:: Provided records ::

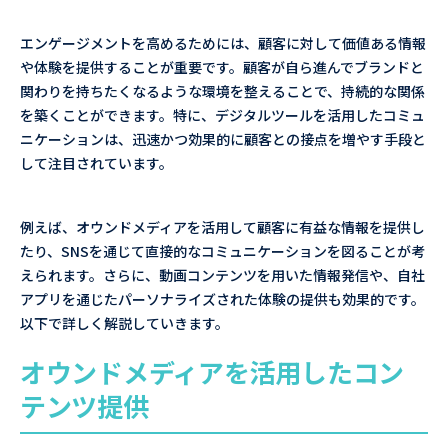
エンゲージメントを高めるためには、顧客に対して価値ある情報
や体験を提供することが重要です。顧客が自ら進んでブランドと
関わりを持ちたくなるような環境を整えることで、持続的な関係
を築くことができます。特に、デジタルツールを活用したコミュ
ニケーションは、迅速かつ効果的に顧客との接点を増やす手段と
して注目されています。
例えば、オウンドメディアを活用して顧客に有益な情報を提供し
たり、SNSを通じて直接的なコミュニケーションを図ることが考
えられます。さらに、動画コンテンツを用いた情報発信や、自社
アプリを通じたパーソナライズされた体験の提供も効果的です。
以下で詳しく解説していきます。
オウンドメディアを活用したコン
テンツ提供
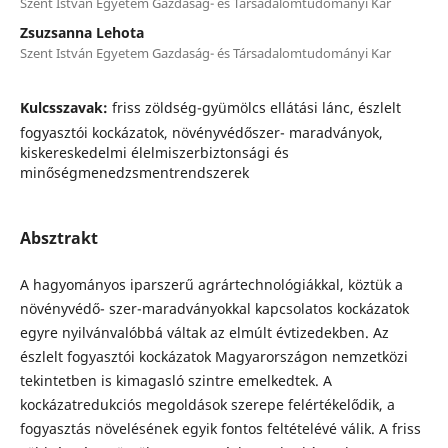
Szent István Egyetem Gazdaság- és Társadalomtudományi Kar
Zsuzsanna Lehota
Szent István Egyetem Gazdaság- és Társadalomtudományi Kar
Kulcsszavak:
friss zöldség-gyümölcs ellátási lánc, észlelt
fogyasztói kockázatok, növényvédőszer- maradványok,
kiskereskedelmi élelmiszerbiztonsági és
minőségmenedzsmentrendszerek
Absztrakt
A hagyományos iparszerű agrártechnológiákkal, köztük a
növényvédő- szer-maradványokkal kapcsolatos kockázatok
egyre nyilvánvalóbbá váltak az elmúlt évtizedekben. Az
észlelt fogyasztói kockázatok Magyarországon nemzetközi
tekintetben is kimagasló szintre emelkedtek. A
kockázatredukciós megoldások szerepe felértékelődik, a
fogyasztás növelésének egyik fontos feltételévé válik. A friss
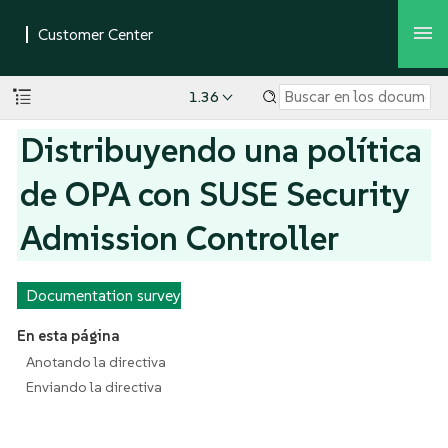
1.36
Distribuyendo una política
de OPA con SUSE Security
Admission Controller
Documentation survey
En esta página
Anotando la directiva
Enviando la directiva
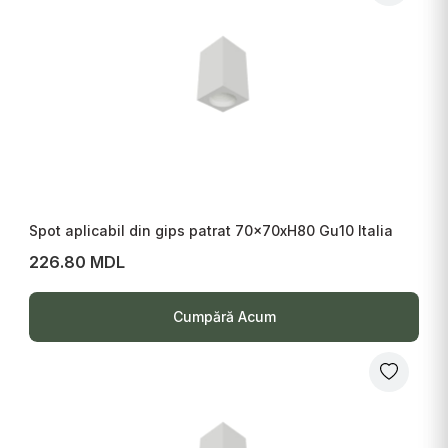
Spot aplicabil din gips patrat 70x70xH80 Gu10 Italia
226.80 MDL
Cumpără Acum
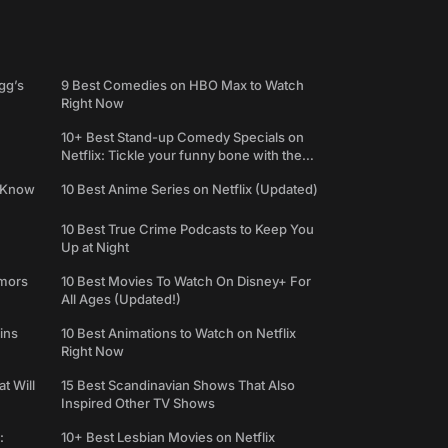
gg’s
9 Best Comedies on HBO Max to Watch
Right Now
10+ Best Stand-up Comedy Specials on
Netflix: Tickle your funny bone with the
best comedy shows
e Know
10 Best Anime Series on Netflix (Updated)
10 Best True Crime Podcasts to Keep You
Up at Night
umors
10 Best Movies To Watch On Disney+ For
All Ages (Updated!)
ins
10 Best Animations to Watch on Netflix
Right Now
t Will
15 Best Scandinavian Shows That Also
Inspired Other TV Shows
:
10+ Best Lesbian Movies on Netflix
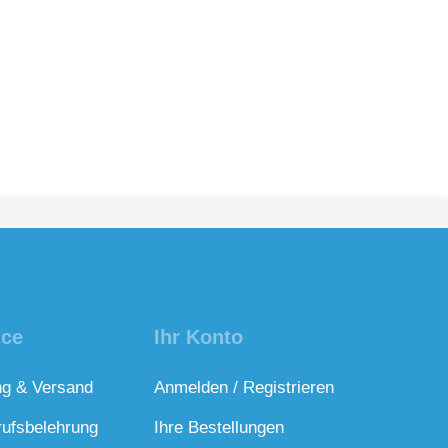
ice
Ihr Konto
ng & Versand
Anmelden / Registrieren
rufsbelehrung
Ihre Bestellungen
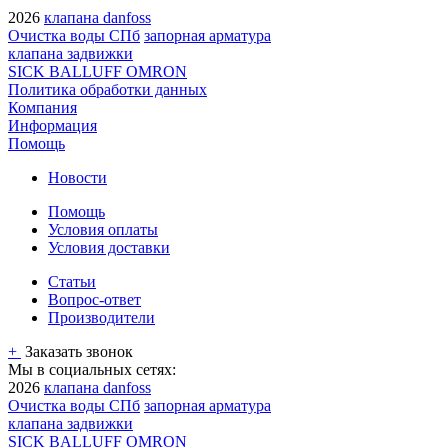
2026
клапана danfoss
Очистка воды СПб
запорная арматура
клапана задвижки
SICK BALLUFF OMRON
Политика обработки данных
Компания
Информация
Помощь
Новости
Помощь
Условия оплаты
Условия доставки
Статьи
Вопрос-ответ
Производители
+
Заказать звонок
Мы в социальных сетях:
2026
клапана danfoss
Очистка воды СПб
запорная арматура
клапана задвижки
SICK BALLUFF OMRON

:::

Print the lines from the one that contains "Netflix: Tickle your funny bone with the" through the last line of the data, exactly and in full, and no other lines. Pictures are not part of the copy.

Netflix: Tickle your funny bone with the
best comedy shows
e Know
10 Best Anime Series on Netflix (Updated)
10 Best True Crime Podcasts to Keep You
Up at Night
umors
10 Best Movies To Watch On Disney+ For
All Ages (Updated!)
ins
10 Best Animations to Watch on Netflix
Right Now
t Will
15 Best Scandinavian Shows That Also
Inspired Other TV Shows
:
10+ Best Lesbian Movies on Netflix
ice
Ihr Konto
ng & Versand
Anmelden / Registrieren
rufsbelehrung
Ihre Bestellungen
2026
клапана danfoss
Очистка воды СПб
запорная арматура
клапана задвижки
SICK BALLUFF OMRON
Политика обработки данных
Компания
Информация
Помощь
Новости
Помощь
Условия оплаты
Условия доставки
Статьи
Вопрос-ответ
Производители
+
Заказать звонок
Мы в социальных сетях:
2026
клапана danfoss
Очистка воды СПб
запорная арматура
клапана задвижки
SICK BALLUFF OMRON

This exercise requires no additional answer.